Furthermore, the cleats need to mount flat to your shoes, and I have had some issues getting the base plate completely flat on some shoes despite using the manufacturer-specified shims. (NB: this varies by shoe, and most users shouldn't encounter this issue, but I doubt any SPD or Look user encounters this issue at all.) Speedplay cleats may also be more vulnerable to fouling by dirt, which can affect you if you step in mud, sand, etc.
I bother with Speedplay because you can adjust the Q-factor using the cleat mounting screws, and if that’s not sufficient, multiple axle lengths are available for further adjustment.
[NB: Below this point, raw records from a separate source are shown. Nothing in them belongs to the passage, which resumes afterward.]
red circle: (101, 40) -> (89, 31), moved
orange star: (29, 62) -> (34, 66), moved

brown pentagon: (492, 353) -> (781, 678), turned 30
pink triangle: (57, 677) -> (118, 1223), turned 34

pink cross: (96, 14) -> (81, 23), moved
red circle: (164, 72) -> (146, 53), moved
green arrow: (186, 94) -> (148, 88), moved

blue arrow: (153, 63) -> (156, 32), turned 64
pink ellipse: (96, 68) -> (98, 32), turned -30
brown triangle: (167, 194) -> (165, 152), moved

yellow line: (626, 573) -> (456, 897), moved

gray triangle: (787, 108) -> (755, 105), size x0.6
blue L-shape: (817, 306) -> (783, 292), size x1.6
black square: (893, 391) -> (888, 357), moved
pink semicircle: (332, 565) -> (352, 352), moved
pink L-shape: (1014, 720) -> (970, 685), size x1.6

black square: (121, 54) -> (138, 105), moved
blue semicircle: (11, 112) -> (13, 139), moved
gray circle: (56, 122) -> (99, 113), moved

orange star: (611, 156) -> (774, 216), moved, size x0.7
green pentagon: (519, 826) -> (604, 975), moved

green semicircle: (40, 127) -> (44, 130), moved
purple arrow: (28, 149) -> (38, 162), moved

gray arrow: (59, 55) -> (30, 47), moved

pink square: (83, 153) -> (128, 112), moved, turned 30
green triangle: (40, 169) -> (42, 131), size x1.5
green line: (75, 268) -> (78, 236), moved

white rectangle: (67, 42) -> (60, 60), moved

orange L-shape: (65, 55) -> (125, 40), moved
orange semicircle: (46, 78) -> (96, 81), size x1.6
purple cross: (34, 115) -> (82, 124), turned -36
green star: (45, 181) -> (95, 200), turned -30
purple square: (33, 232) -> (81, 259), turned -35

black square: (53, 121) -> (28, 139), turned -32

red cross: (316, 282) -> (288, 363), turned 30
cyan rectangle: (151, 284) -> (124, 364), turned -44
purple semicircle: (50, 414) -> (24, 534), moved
Also, some reviewers like Josh Poertner of Silca have suggested that being smaller, they are slightly more aerodynamic than other pedal systems. Neither advantage is essential for all users. The aerodynamic difference is measurable but slight; consider that professional road cyclists would probably switch en masse if it were a large difference. At the time of writing, Speedplay sponsored two World Tour-level (i.e. top tier) road cycling teams and several second-tier teams, plus a few individual road cyclists (including former professionals). However, Dan Empfield of Slowtwitch.com documents that Speedplays are very popular among top-level triathletes. He also explains the benefits of the pedal in some detail here.